E-commerce Platform - Image Service GCP to AWS

E-commerce Platform - Image Service GCP to AWS

What is Image Service:

It’s a asynchronous image resize service. When you access product image in the e-commerce platform, you’ll access image with https://image-service.com/image/1?size=100x200. The service will try to find the image with id 1 and size 100x200. If it can’t find an existing one, it sends out a job to resize the image in the background.

Why we did this:

  • Reduce the data transfer fee between two cloud providers.
  • Focus on AWS. As the team is mainly using AWS.
  • Improve manually renew certification with AWS Certificate Manager.

In this project, I contributed to those items:

  • Moved architecture from GCP to AWS (GKE to EKS).
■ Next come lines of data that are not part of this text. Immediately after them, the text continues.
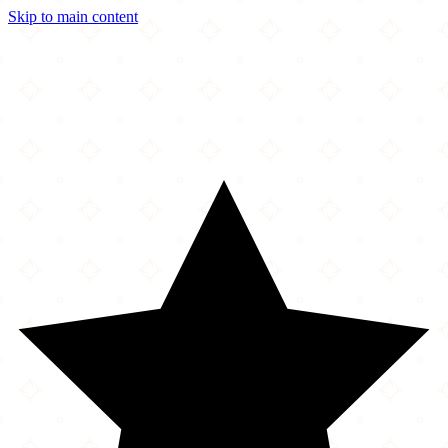
Skip to main content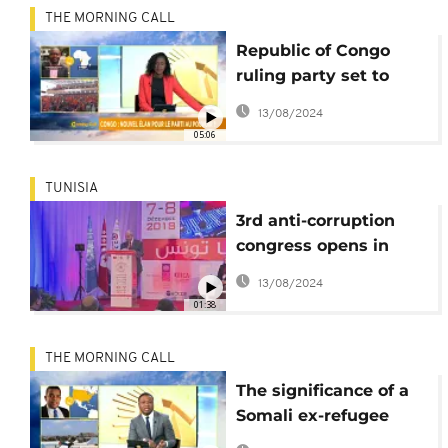
THE MORNING CALL
Republic of Congo
ruling party set to
host 5th ordinary
13/08/2024
congress [Morning
05:06
Call]
TUNISIA
3rd anti-corruption
congress opens in
Tunisia
13/08/2024
01:38
THE MORNING CALL
The significance of a
Somali ex-refugee
woman elected to US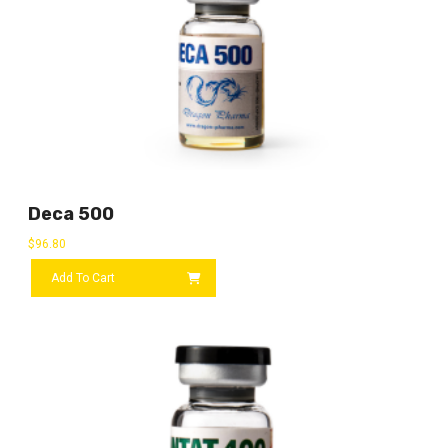
Deca 500
$
96.80
Add To Cart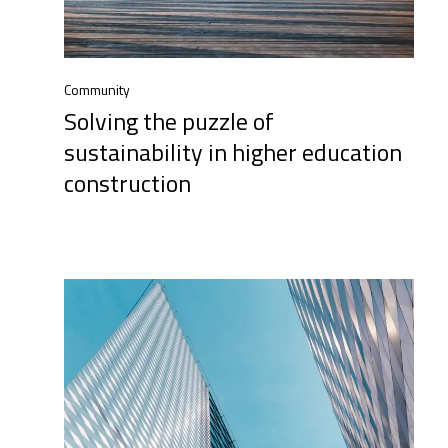
Community
Solving the puzzle of
sustainability in higher education
construction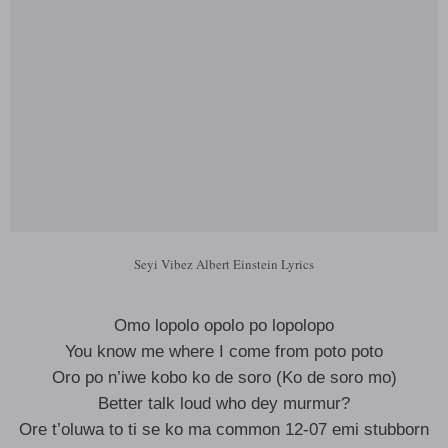
Seyi Vibez Albert Einstein Lyrics
Omo lopolo opolo po lopolopo
You know me where I come from poto poto
Oro po n’iwe kobo ko de soro (Ko de soro mo)
Better talk loud who dey murmur?
Ore t’oluwa to ti se ko ma common 12-07 emi stubborn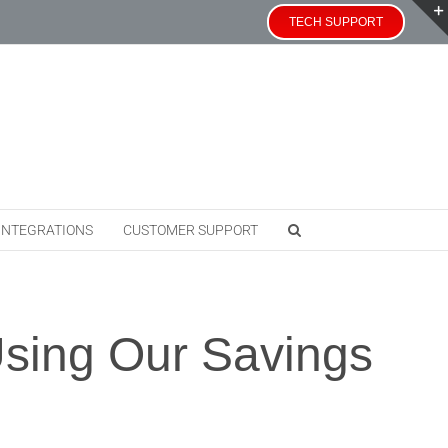
TECH SUPPORT
INTEGRATIONS
CUSTOMER SUPPORT
Using Our Savings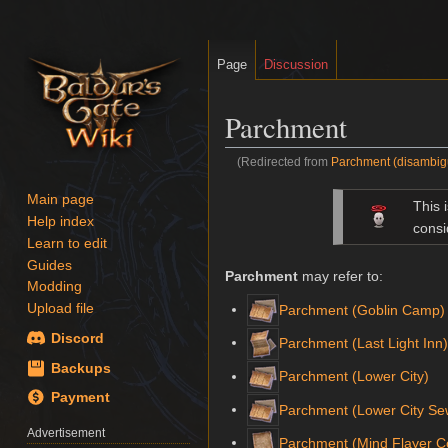
Page
Discussion
Parchment
(Redirected from
Parchment (disambig
Jump
Jump
Main page
This 
to
to
Help index
consi
navigation
search
Learn to edit
Guides
Parchment
may refer to:
Modding
Upload file
Parchment (Goblin Camp)
Discord
Parchment (Last Light Inn
Backups
Parchment (Lower City)
Payment
Parchment (Lower City Se
Advertisement
Parchment (Mind Flayer C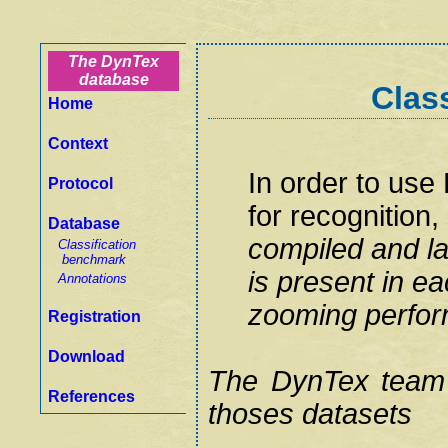
The DynTex
database
Clas
Home
Context
In order to us
Protocol
for recognition,
Database
compiled and la
Classification
benchmark
is present in e
Annotations
zooming perfor
Registration
Download
The DynTex team
References
thoses datasets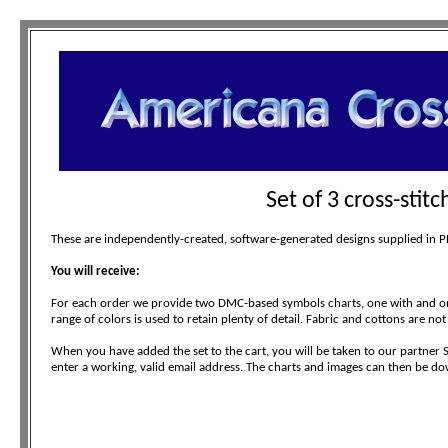
Set of 3 cross-stit
These are independently-created, software-generated designs supplied in PDF
You will receive:
For each order we provide two DMC-based symbols charts, one with and one
range of colors is used to retain plenty of detail. Fabric and cottons are not
When you have added the set to the cart, you will be taken to our partner 
enter a working, valid email address. The charts and images can then be do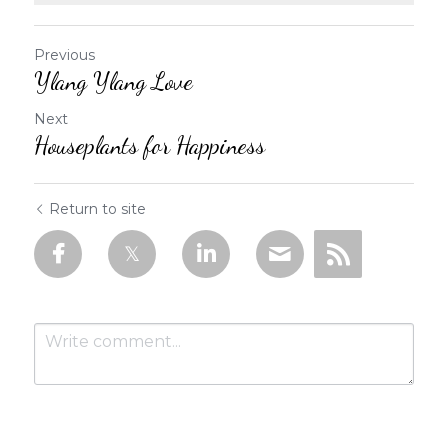
Previous
Ylang Ylang Love
Next
Houseplants for Happiness
Return to site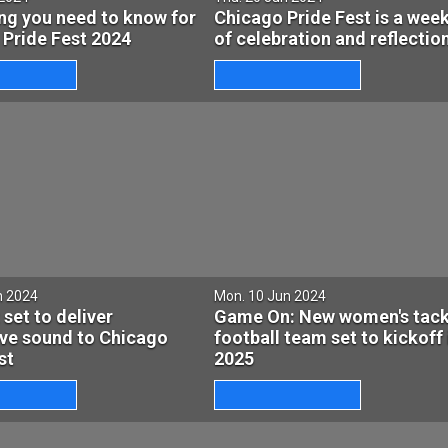
ng you need to know for
Chicago Pride Fest is a wee
 Pride Fest 2024
of celebration and reflectio
n 2024
Mon. 10 Jun 2024
 set to deliver
Game On: New women's tack
ive sound to Chicago
football team set to kickoff 
st
2025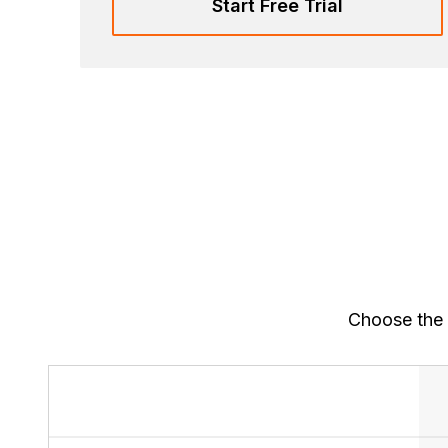
Start Free Trial
Choose the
Modified RoR application to use AWS Web Identity to get SQS permission and interact with SQS in EKS.

  • Moved GCP Cloud Function to AWS Lambda. This includes using Lambda Layer to store image processing library and implementing Lambda function to process image.

  • Solved Lambda faced limitation of disk space. Image Service uses disk to store temporary artifacts. However, the disk size has /tmp 250 MB limitation. Considering using EFS would cost greatly. Therefore, we Terraform to deploy multiple Lambda functions. Because /tmp disk only shared within same Lambda function.

  • Used k8s-cloudwatch-adapter to scale out/in our service. I replaced cloudwatch-adapter with Keda afterward. The auto scaling mechanism can handle workload with avg. 50k rpm and max. 80k rpm.

  • Optimized the CloudFront cache rule. In the beginning, our application rely on User-Agent Header to handle request. This can greatly impact cache. I changed our application to get the required data from Query String instead of Header. The result is increasing cache Hit Rate from 50% to 90%.

  • Optimized memory usage. I observed the application and find the application has Memory Fragmentation issue. Then, I change our Memory Allocator to jemalloc . By doing so, we reduced 80% memory usage.

Architecture

Image-Service-GCP-to-AWS

Result

After we disabled CloudFront Forward Header, and cache started to work.
image-1

After we changed the Memory Allocator, memory usage decreased by 80%.
---2022-02-02---11.14.46